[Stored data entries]
=======
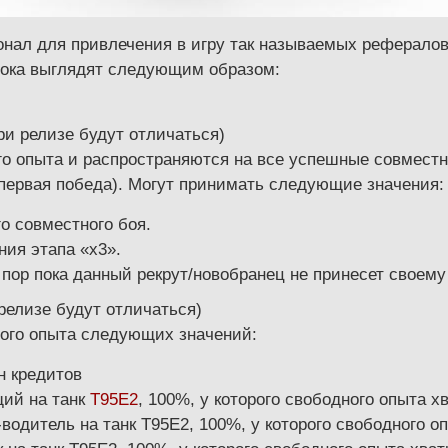
онал для привлечения в игру так называемых рефералов
пока выглядят следующим образом:
ри релизе будут отличаться)
о опыта и распространяются на все успешные совместн
первая победа). Могут принимать следующие значения:
го совместного боя.
ния этапа «х3».
х пор пока данный рекрут/новобранец не принесет своему
 релизе будут отличаться)
ого опыта следующих значений:
н кредитов
щий на танк
Т95Е2
, 100%, у которого свободного опыта х
водитель на танк Т95Е2, 100%, у которого свободного оп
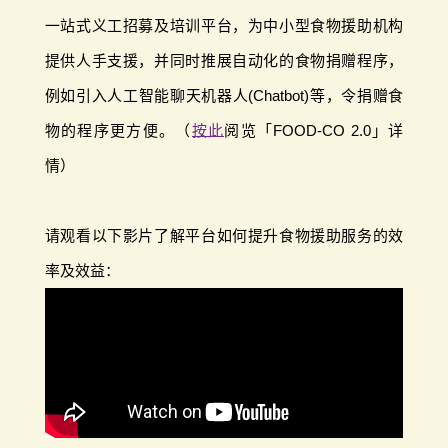
一站式义工招募及培训平台，为中小型食物援助机构
提供人手支援，并同时推展自动化的食物捐赠程序，
例如引入人工智能聊天机器人(Chatbot)等，令捐赠食
物的程序更方便。（
按此
阅览「FOOD-CO 2.0」详
情）
请观看以下影片了解平台如何提升食物援助服务的效
率及效益：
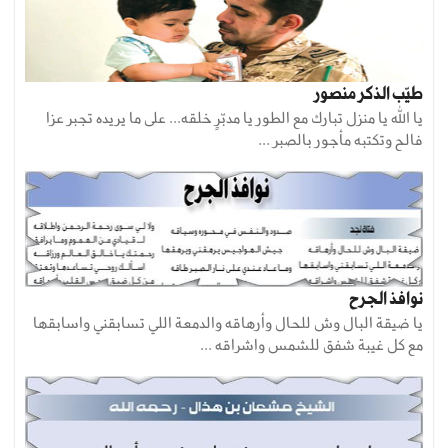
طيّب الذكر منصور
يا الله يا منزل تبارك مع الطور يا مدبّرٍ خلقه... على ما يريده تجبر عزا
فالح وتكتبه مأجور بالصبر ...
نوافذ الجرح
يا ضيقة البال وش للحال وأرهاقه والدمعة اللي تسابقني واسابقها
مع كل غيبة شفق للشمس واشراقه ...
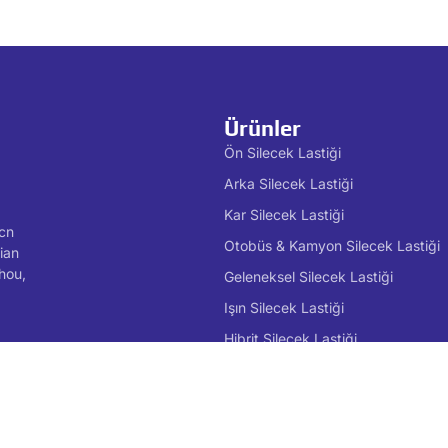
Ürünler
Ön Silecek Lastiği
Arka Silecek Lastiği
Kar Silecek Lastiği
cn
Otobüs & Kamyon Silecek Lastiği
ian
hou,
Geleneksel Silecek Lastiği
Işın Silecek Lastiği
Hibrit Silecek Lastiği
Özel Silecek Lastiği
Çok Fonksiyonlu Silecek Lastiği
Silecek Lastiği Yedekleri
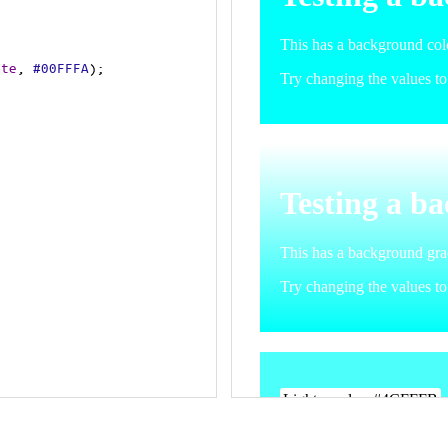
ite
, 
#00FFFA
);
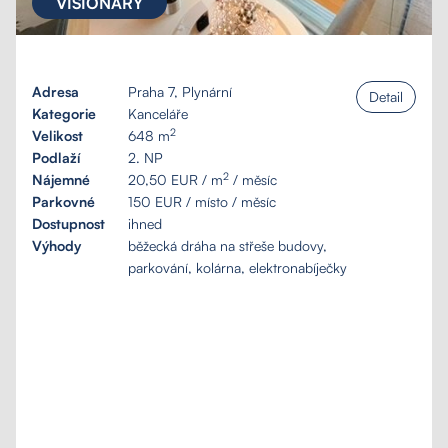
VISIONARY
Adresa
Praha 7, Plynární
Detail
Kategorie
Kanceláře
2
Velikost
648 m
Podlaží
2. NP
2
Nájemné
20,50 EUR / m
/ měsíc
Parkovné
150 EUR / místo / měsíc
Dostupnost
ihned
Výhody
běžecká dráha na střeše budovy,
parkování, kolárna, elektronabíječky
Poptávka na míru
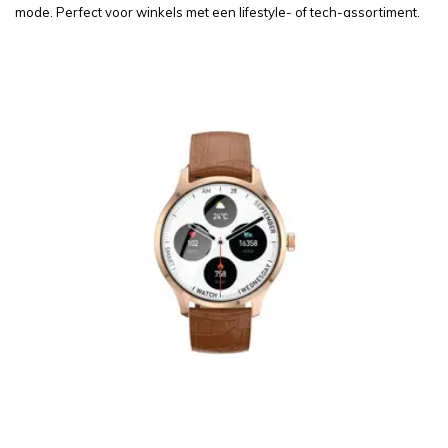
mode. Perfect voor winkels met een lifestyle- of tech-assortiment.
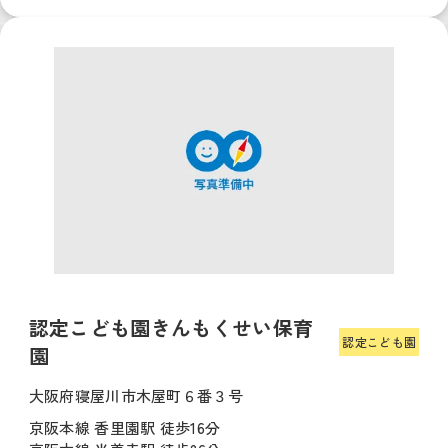
認定こども園きんもくせい保育
認定こども園
園
大阪府寝屋川市木屋町６番３号
京阪本線 香里園駅 徒歩16分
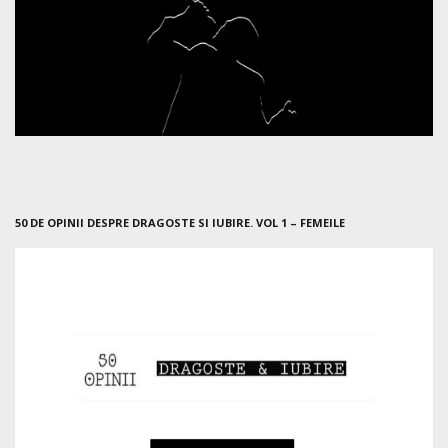
50 DE OPINII DESPRE DRAGOSTE SI IUBIRE. VOL 1 – FEMEILE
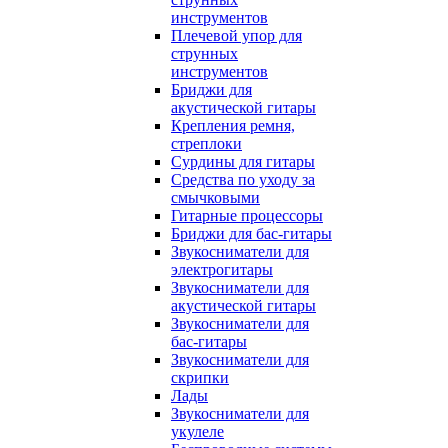
инструментов
Плечевой упор для
струнных
инструментов
Бриджи для
акустической гитары
Крепления ремня,
стреплоки
Сурдины для гитары
Средства по уходу за
смычковыми
Гитарные процессоры
Бриджи для бас-гитары
Звукосниматели для
электрогитары
Звукосниматели для
акустической гитары
Звукосниматели для
бас-гитары
Звукосниматели для
скрипки
Лады
Звукосниматели для
укулеле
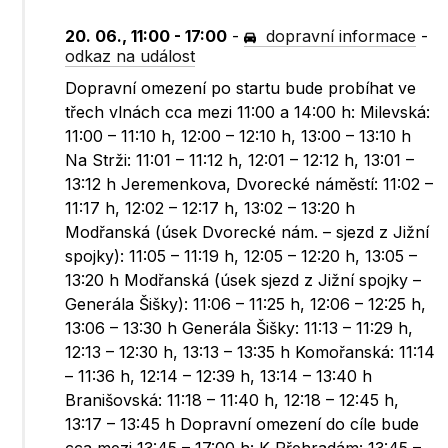
20. 06., 11:00 - 17:00
-
dopravní informace
-
odkaz na událost
Dopravní omezení po startu bude probíhat ve
třech vlnách cca mezi 11:00 a 14:00 h: Milevská:
11:00 – 11:10 h, 12:00 – 12:10 h, 13:00 – 13:10 h
Na Strži: 11:01 – 11:12 h, 12:01 – 12:12 h, 13:01 –
13:12 h Jeremenkova, Dvorecké náměstí: 11:02 –
11:17 h, 12:02 – 12:17 h, 13:02 – 13:20 h
Modřanská (úsek Dvorecké nám. – sjezd z Jižní
spojky): 11:05 – 11:19 h, 12:05 – 12:20 h, 13:05 –
13:20 h Modřanská (úsek sjezd z Jižní spojky –
Generála Šišky): 11:06 – 11:25 h, 12:06 – 12:25 h,
13:06 – 13:30 h Generála Šišky: 11:13 – 11:29 h,
12:13 – 12:30 h, 13:13 – 13:35 h Komořanská: 11:14
– 11:36 h, 12:14 – 12:39 h, 13:14 – 13:40 h
Branišovská: 11:18 – 11:40 h, 12:18 – 12:45 h,
13:17 – 13:45 h Dopravní omezení do cíle bude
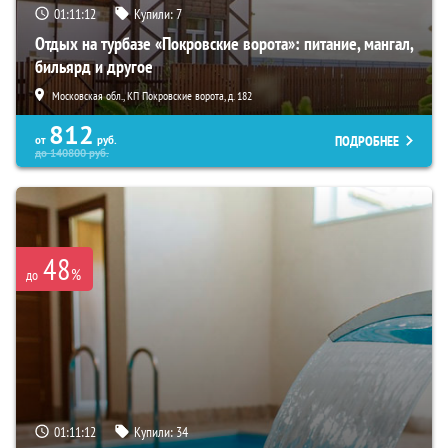
01:11:11
Купили:
7
Отдых на турбазе «Покровские ворота»: питание, мангал,
бильярд и другое
Московская обл., КП Покровские ворота, д. 182
812
ПОДРОБНЕЕ
от
руб.
до
140800
руб.
48
%
до
01:11:11
Купили:
34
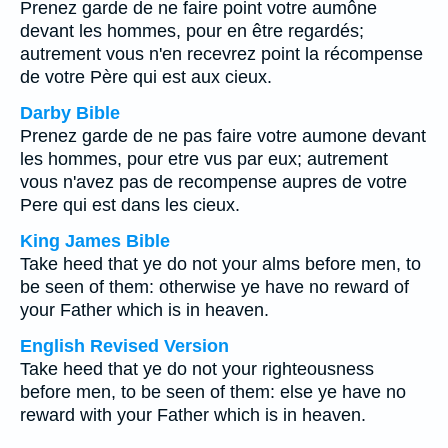
Prenez garde de ne faire point votre aumône
devant les hommes, pour en être regardés;
autrement vous n'en recevrez point la récompense
de votre Père qui est aux cieux.
Darby Bible
Prenez garde de ne pas faire votre aumone devant
les hommes, pour etre vus par eux; autrement
vous n'avez pas de recompense aupres de votre
Pere qui est dans les cieux.
King James Bible
Take heed that ye do not your alms before men, to
be seen of them: otherwise ye have no reward of
your Father which is in heaven.
English Revised Version
Take heed that ye do not your righteousness
before men, to be seen of them: else ye have no
reward with your Father which is in heaven.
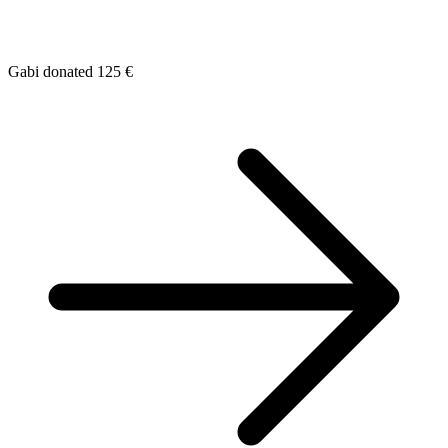
Gabi donated 125 €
=======
Required work. Could you filter the entries above for lines holding the string "heaven" and copy them?

Solution.
your Father which is in heaven.
reward with your Father which is in heaven.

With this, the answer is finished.